§ Problem requirements: Wherever the string "think" appears in the entries below, return the line that holds it.

(Dataset entries)

----

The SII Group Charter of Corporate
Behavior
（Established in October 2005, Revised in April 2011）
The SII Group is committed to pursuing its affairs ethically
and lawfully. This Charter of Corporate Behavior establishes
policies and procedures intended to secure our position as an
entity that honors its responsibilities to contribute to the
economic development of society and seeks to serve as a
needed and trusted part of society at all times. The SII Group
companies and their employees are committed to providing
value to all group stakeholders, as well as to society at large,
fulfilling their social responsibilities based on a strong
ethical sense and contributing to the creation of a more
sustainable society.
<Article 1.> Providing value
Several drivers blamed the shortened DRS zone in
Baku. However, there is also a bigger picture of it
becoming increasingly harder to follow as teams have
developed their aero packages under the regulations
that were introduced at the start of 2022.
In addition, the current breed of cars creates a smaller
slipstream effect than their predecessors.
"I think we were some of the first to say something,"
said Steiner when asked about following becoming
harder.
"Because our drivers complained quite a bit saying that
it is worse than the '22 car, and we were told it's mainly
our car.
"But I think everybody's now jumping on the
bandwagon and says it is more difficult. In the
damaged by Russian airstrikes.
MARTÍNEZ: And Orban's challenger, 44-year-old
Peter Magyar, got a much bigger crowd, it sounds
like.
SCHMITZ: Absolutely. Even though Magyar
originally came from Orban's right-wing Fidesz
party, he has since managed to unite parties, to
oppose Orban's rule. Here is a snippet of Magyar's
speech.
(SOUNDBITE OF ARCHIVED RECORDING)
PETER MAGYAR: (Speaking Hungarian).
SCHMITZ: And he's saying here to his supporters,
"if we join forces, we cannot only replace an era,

----

§ Solution:
"I think we were some of the first to say something,"
"But I think everybody's now jumping on the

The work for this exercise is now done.